Keterlambatan penyusunan, pembahasan dan penetapan perdasi dan perdasus selain disebabkan permasalahan keterlambatan legislasi seperti yang telah dikemukakan sebelumnya, permasalahan anggaran juga masih menjadi kendala klasik

B. Saran

Berdasarkan kesimpulan hasil penelitian tersebut, untuk keberhasilan implementasi kebijakan penyelenggaraan otonomi khusus Papua dan Papua Barat, maka diajukan saran sebagai masukan bagi perbaikan implementasi program ini dimasa yang akan datang sebagai berikut:

1. Dalam tahapan Implementasi Kebijakan Otonomi Khusus Papua dan Papua Barat diajukan beberapa saran yang dapat memperbaiki pelaksanaannya dilapangan sebagai berikut:

a. Perlu adanya acuan yang jelas mengenai pengaturan bersama dalam hal penggunaan, pengalokasian dan transfer dana otonomi khusus selain itu diperlukan juga pengawasan dalam bentuk monitoring dan evaluasi yang lebih efektif dan efisien sehingga dana otonomi khusus benar-benar jelas pemakaiannya.

b. Perlu adanya Juklak dan Juknis yang mengiringi penggunaan dana Otonomi Khusus agar lebih tepat sesuai dengan tujuan otonomi khusus sehingga ada ketegasan tentang bagaimana pencapaian sasaran/target yang harus dilakukan terkait penggunaan dana otonomi khusus.

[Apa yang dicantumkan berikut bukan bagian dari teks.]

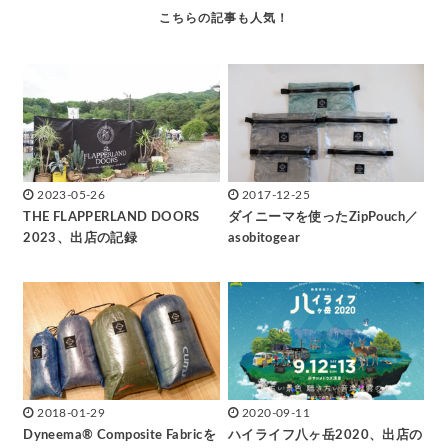
2023-05-26
2017-12-25
THE FLAPPERLAND DOORS
ダイニーマを使ったZipPouch／
2023、出店の記録
asobitogear
2018-01-29
2020-09-11
Dyneema® Composite Fabricを
ハイライフ八ヶ岳2020、出店の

c. Diperlukan perbaikan dalam manajemen keuangan otonomi khusus mulai dari perencanaan, pelaksanaan, koordinasi, sampai pada tahapan monitoring dan evaluasi sesuai dengan sistem pengelolaan keuangan daerah dalam rangka penyelenggaraan otonomi khusus Provinsi Papua dan Papua Barat, untuk terciptanya akuntabilatas dan transparansi pengelolaan dana otonomi khusus. Diperlukan upaya perbaikan dalam mekanisme dan perhitungan pengalokasian dana otonomi khusus Papua dan Papua Barat dengan lebih memperhatikan jumlah penduduk asli Papua dan kondisi ketertinggalan di setiap kabupaten/kota. Selain itu perlu adanya perbaikan dalam mekanisme transfer dari pusat ke provinsi, sehingga tidak terjadi keterlambatan dropping dana Otonomi Khusus.

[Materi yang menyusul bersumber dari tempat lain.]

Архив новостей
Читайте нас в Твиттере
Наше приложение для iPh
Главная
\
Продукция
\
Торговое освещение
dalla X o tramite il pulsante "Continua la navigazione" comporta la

d. Peningkatan kapasitas yang berkesinambungan terhadap sumber daya yang ada bukan hanya lembaga khusus tetapi juga seluruh pemangku kepentingan yang terlibat dalam penyelenggaraan otonomi khusus Papua, seperti halnya Anggota DPRP/DPRPB dan Aparatur Pemerintah Provinsi Papua dan Provinsi Papua Barat. e. Pengelolaan dana otonomi khusus harus dilakukan secara transparan melalui

laporan pertanggungjawaban publik dengan demikian fungsi kontrol akan berjalan efektif, sesuai dengan mekanisme yang berlaku untuk pengelolaan keuangan daerah.

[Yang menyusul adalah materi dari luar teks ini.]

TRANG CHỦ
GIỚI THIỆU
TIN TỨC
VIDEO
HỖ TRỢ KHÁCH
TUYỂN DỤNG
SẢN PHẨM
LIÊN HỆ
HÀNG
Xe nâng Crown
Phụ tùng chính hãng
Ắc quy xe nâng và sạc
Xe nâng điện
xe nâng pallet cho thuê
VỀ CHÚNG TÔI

f. Perlu pengaturan yang jelas, mana yang diatur oleh Undang-Undang Nomor 21 Tahun 2001 tentang otonomi khusus dan mana yang diatur Undang-Undang Nomor 32 tahun 2004 tentang Pemerintahan Daerah seperti pengaturan bidang pendidikan, kesehatan, sosial dimana bidang-bidang tersebut juga sudah ada Standar Pelayanan Minimal, dengan memperhatikan situasi dan kondisi di Provinsi Papua dan Provinsi Papua Barat.

g. Perdasi-perdasus perlu lebih disosialisasikan oleh pemerintah provinsi dan diikuti dengan upaya-upaya konkrit dari pemerintah kabupaten/kota.